How is Jason feeling about Bravo after the season? They’ve been divided quite a bit.

Yeah, there was a sense of division amongst them. They’re always there to have each other’s back regardless, through the adversities and the conflicts. I think he feels a little bit better in regards to seeing where they were in the beginning of the season. I feel like he knows now his place a little bit better, how he can balance that. He morphed into, while he was there on a mission, checking in with his brothers, making sure they’re OK, and there’s more to it than just going out and leading. He’s gotta be a full-rounded leader. At the end of the season, there is some sense of, we went through the fire and we came out the other end a little bit better.

SEAL Team Season 4 Finale Sonny Baby

CBS

What is Bravo going to be like moving forward? They just lost Full Metal, Sonny’s now a dad and thinking about leaving, Ray’s facing his trauma, Clay’s married…

I always say the show is a show and it’s a workplace show and we don’t like to sugarcoat it. We like to dive into the stories that are going to remain truthful as best as we can. And because it’s a workplace show and what they do, not everybody is guaranteed to come out all rosy and with a nice bow on the package. We go to those places and we show the mental breakdowns, we show the physical breakdowns, and nobody’s safe. That’s the reality of this show whether you like it or not. It’s just the way it is. Characters come in and leave and they will come in and they will go. So I would say that nobody’s safe on the show like this.

Something this finale showed is just how good SEAL Team is at those quieter, heavy, emotional moments like we got in the second half of this episode and balancing those with the action scenes like in the first half. It also seemed to set up the series continuing to lean into those more emotional moments maybe more than in the past?

I think that there’s a balance there. I think you can marry the two seemingly better as we go forward. If you can take a look at the season and say it was a little bit more emotional than the other seasons, I would tend to agree with you on that, regardless of the environment and how we had to pivot to tell these stories amongst where we could go and couldn’t go due to this pandemic. We adjusted more towards character study and emotional moments that really raised the bar as far as the characters were concerned. But I think there’s a balance there. I think that you can still have that within the mission, the ops that they go on, and the training cycles with these guys. I think we’ll continue that even more as we progress, especially starting in Season 5, which is going to be around the corner before you know it.

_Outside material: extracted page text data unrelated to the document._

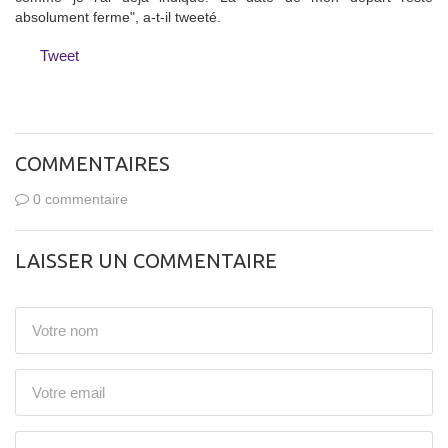
absolument ferme", a-t-il tweeté.
Tweet
COMMENTAIRES
0 commentaire
LAISSER UN COMMENTAIRE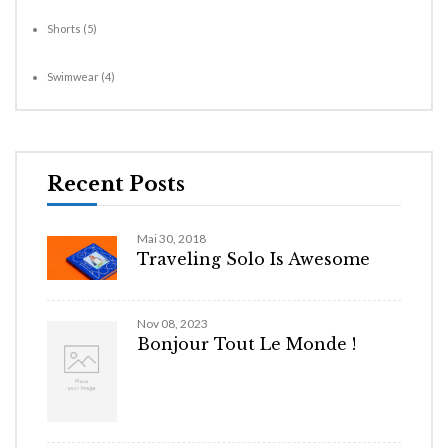
Shorts
(5)
Swimwear
(4)
Recent Posts
Mai 30, 2018
Traveling Solo Is Awesome
Nov 08, 2023
Bonjour Tout Le Monde !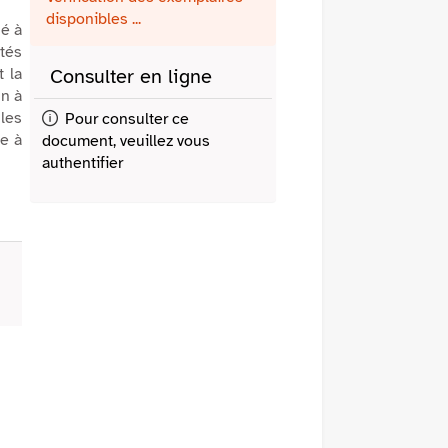
fenêtre)
mail
disponibles ...
né à
ntés
t la
Consulter en ligne
un à
 les
Pour consulter ce
ce à
document, veuillez vous
authentifier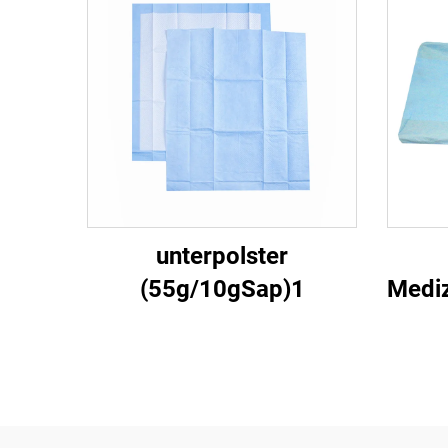
unterpolster
(55g/10gSap)1
Mediz
E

SEAL Team Jason Hayes Bravo 1 Season 4 Finale

Sonja Flemming/CBS

Was there anything planned that was scrapped, like a major cliffhanger, just in case you weren’t renewed?

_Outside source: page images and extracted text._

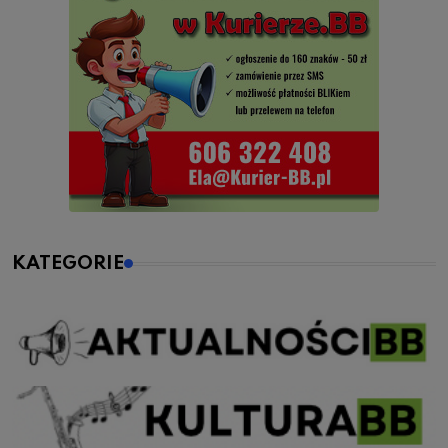
KATEGORIE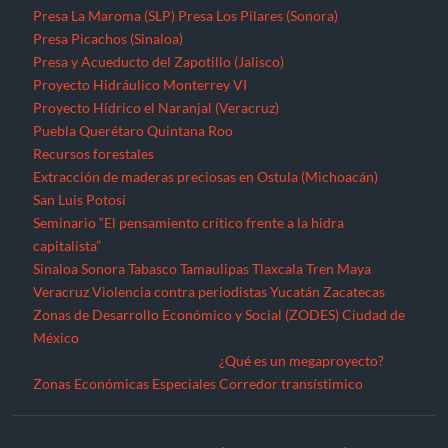
Presa La Maroma (SLP)
Presa Los Pilares (Sonora)
Presa Picachos (Sinaloa)
Presa y Acueducto del Zapotillo (Jalisco)
Proyecto Hidráulico Monterrey VI
Proyecto Hídrico el Naranjal (Veracruz)
Puebla
Querétaro
Quintana Roo
Recursos forestales
Extracción de maderas preciosas en Ostula (Michoacán)
San Luis Potosí
Seminario “El pensamiento crítico frente a la hidra
capitalista”
Sinaloa
Sonora
Tabasco
Tamaulipas
Tlaxcala
Tren Maya
Veracruz
Violencia contra periodistas
Yucatán
Zacatecas
Zonas de Desarrollo Económico y Social (ZODES) Ciudad de
México
¿Qué es un megaproyecto?
Zonas Económicas Especiales
Corredor transístimico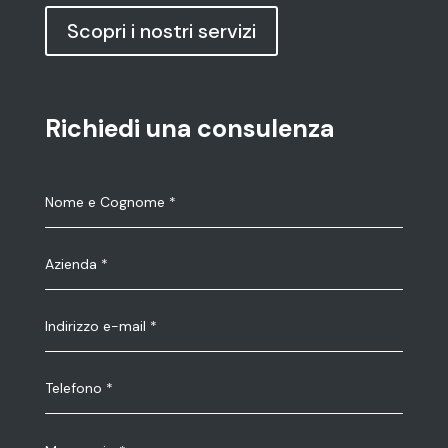
Scopri i nostri servizi
Richiedi una consulenza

No, we shot it for the way we wanted to shoot it. There were a lot of open-ended questions. If we had not have come back, I don’t think it would have done service to the show, the characters, or to the fans especially to leave them hanging like that. So I don’t think that would have been the best. We didn’t write the episode knowing that we were coming back or not going to come back, we just wrote the episode.